Are we too occupied with our personal identities? Why do we bother?
According to an article in American Libraries, we’ve been cultivating our professional images for decades. Librarians are guilty of this, too. We want to have the right librarian image. Practical librarian, traditional librarian, rebel guy librarian, nerdy librarian, Zooey-Deschanel-ish quirky librarian, techy librarian – we’re all working on our image, right? Or are we?
At least when we’re not in the workplace, we do this on a regular basis (and might I add, women are particularly guilty of this; sorry!). We buy the right clothes, have our hair cut a certain way, and some of us even make sure we wear only this season’s nail polish shade. Was it only a matter of time before we applied this to our professional lives as well? And what does it really matter? When we lock ourselves into one image, are we eliminating ourselves from positions that we might otherwise be qualified for? And what does it take to change our image?

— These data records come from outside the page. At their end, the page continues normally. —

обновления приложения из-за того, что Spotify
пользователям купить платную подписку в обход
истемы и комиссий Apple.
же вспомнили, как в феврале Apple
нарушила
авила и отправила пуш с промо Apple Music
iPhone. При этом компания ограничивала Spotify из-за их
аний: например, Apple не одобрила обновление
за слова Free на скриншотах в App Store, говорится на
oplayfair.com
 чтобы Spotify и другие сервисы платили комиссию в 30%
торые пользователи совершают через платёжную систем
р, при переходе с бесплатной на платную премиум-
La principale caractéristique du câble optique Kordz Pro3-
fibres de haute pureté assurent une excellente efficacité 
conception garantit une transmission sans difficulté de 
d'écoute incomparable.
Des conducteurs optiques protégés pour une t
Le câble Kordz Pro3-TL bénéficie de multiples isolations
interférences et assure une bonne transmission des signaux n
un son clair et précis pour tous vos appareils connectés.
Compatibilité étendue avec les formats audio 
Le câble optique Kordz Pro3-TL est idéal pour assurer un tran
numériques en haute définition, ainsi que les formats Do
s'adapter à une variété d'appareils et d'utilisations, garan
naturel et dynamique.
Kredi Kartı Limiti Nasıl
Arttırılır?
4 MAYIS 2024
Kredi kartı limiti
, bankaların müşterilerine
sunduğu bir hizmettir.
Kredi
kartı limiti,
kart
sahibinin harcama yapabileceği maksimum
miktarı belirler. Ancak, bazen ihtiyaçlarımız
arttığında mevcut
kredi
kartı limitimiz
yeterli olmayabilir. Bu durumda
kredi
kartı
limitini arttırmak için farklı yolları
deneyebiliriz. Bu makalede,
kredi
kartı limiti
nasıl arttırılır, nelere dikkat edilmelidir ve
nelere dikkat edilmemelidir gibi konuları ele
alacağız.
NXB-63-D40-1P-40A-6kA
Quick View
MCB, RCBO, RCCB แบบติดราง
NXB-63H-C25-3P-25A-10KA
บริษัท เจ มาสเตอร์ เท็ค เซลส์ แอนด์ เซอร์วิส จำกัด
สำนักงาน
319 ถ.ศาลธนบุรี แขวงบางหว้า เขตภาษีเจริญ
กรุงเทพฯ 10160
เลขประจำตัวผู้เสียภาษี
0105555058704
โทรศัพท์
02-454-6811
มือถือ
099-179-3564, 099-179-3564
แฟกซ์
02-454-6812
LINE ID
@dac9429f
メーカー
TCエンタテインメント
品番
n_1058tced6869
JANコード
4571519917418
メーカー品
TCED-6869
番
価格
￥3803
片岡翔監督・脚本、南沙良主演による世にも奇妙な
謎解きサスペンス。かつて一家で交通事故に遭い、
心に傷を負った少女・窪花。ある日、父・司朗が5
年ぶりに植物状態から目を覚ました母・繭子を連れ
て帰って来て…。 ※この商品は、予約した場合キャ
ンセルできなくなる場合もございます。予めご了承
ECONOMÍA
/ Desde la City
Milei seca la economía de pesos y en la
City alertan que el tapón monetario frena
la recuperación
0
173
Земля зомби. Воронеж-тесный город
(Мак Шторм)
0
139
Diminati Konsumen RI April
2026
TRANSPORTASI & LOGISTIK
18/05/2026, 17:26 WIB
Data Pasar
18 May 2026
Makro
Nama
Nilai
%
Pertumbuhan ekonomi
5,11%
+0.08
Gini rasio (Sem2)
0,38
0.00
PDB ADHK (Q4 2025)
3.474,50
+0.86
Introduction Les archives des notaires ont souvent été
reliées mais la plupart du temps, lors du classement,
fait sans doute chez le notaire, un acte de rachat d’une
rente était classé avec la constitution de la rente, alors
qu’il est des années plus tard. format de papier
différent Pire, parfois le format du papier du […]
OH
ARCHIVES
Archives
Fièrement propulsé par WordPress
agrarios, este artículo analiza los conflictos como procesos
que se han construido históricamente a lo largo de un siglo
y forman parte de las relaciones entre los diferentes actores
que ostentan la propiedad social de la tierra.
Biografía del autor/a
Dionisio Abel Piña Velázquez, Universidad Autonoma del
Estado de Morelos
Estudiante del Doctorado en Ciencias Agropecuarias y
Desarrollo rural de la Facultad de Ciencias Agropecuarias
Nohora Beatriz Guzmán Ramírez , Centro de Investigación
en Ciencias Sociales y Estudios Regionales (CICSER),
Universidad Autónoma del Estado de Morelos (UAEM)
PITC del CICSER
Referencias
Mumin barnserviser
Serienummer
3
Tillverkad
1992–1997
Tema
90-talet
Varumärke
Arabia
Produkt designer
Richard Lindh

I’d like to know: who’s crossed the line, from one image to the other? I’ll never forget my first professional librarian job: children’s librarian. Let’s just say, this was just not a successful transition for me. Going from working in an academic library (although not as a librarian, but still), I was under the very strict impression that suits were required. Suits, by the way… not really the children’s librarian uniform. Did you know that? I did not. Thankfully, my stint as a children’s librarian was short-lived, and hopefully no children were scarred by my over-dressed appearance. Article author Karen Schneider had a similar experience:
New librarians seeking a clear personal brand should also take note that many librarians graduate from library school certain that they are headed in a particular professional direction, only to be surprised early on by new interests and opportunities—sometimes more than once in a career. I started out as a children’s librarian, a role that lasted exactly six months before I found myself bumping along a path loosely defined by technology and administration. (Within a year, the corduroy and denim jumpers I had sewn the last semester of library school went into the Goodwill box.) If I had overinvested in my “children’s librarian” brand—a great career path in theory, a poor match for me in practice—it would have been much harder to change course not once but several times over the past two decades.
The article does go on to discuss other, more serious things, like how your personal brand affects you in the workplace, and ends with “Five Useful Questions to Ask Yourself”:
- What would an employer learn if he or she googled me?
- What kind of job am I looking for?
- What’s my personal mantra?
- If I asked my friends to describe me, what would they say?
- How can I make myself stand out in a crowded field?